Write out exactly the lines from the one containing "AUGUST 7, 2026" through the last line of the records below, and no others.

DATASET RECORDS:
=-=-=-=-=

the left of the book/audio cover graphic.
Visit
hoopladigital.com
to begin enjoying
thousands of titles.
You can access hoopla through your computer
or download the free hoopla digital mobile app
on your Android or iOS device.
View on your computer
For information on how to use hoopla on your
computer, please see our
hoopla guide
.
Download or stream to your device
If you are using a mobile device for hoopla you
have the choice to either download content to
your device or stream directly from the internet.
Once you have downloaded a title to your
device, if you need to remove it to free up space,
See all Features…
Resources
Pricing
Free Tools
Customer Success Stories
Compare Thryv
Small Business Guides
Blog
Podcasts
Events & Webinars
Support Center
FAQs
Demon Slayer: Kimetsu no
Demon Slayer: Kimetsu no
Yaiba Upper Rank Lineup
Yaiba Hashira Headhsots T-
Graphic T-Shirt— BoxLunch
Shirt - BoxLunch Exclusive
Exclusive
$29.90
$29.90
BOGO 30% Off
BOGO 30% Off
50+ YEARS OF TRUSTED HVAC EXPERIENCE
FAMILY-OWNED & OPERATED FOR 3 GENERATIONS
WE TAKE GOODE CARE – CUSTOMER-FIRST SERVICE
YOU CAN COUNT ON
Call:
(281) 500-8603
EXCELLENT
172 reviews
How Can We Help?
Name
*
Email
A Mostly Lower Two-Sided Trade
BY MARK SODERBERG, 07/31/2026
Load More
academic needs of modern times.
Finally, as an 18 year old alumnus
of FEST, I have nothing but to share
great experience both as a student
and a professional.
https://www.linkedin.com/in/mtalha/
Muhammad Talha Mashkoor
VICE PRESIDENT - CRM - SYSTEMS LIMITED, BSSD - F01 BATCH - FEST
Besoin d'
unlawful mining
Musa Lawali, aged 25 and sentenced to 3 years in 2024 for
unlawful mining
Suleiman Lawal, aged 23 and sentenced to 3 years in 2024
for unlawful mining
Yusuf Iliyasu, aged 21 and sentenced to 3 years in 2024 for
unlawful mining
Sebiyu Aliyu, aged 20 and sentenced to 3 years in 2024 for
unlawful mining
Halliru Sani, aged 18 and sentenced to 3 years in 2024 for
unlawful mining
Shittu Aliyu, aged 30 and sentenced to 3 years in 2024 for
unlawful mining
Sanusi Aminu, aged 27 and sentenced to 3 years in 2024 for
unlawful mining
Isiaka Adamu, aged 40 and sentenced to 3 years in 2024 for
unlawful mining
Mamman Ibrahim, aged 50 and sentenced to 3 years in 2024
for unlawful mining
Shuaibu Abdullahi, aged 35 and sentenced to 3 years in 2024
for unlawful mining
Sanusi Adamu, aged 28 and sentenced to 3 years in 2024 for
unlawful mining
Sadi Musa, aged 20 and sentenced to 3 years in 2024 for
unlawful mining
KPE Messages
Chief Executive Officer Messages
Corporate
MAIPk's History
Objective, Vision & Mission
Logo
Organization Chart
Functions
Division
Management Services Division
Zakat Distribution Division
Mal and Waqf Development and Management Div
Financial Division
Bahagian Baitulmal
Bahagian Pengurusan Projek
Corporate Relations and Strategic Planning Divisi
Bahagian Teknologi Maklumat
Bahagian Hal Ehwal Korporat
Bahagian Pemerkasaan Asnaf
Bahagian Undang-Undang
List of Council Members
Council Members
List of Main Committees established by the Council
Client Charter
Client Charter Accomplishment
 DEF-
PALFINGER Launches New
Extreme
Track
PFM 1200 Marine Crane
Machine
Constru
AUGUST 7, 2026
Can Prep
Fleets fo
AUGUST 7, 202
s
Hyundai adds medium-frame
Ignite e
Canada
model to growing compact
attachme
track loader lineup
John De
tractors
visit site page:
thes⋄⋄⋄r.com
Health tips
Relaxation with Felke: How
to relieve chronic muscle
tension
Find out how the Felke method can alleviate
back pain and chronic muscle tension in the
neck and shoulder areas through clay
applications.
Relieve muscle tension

=-=-=-=-=

ANSWER FOR THE TASK:
AUGUST 7, 2026
Can Prep
Fleets fo
AUGUST 7, 202
s
Hyundai adds medium-frame
Ignite e
Canada
model to growing compact
attachme
track loader lineup
John De
tractors
visit site page:
thes⋄⋄⋄r.com
Health tips
Relaxation with Felke: How
to relieve chronic muscle
tension
Find out how the Felke method can alleviate
back pain and chronic muscle tension in the
neck and shoulder areas through clay
applications.
Relieve muscle tension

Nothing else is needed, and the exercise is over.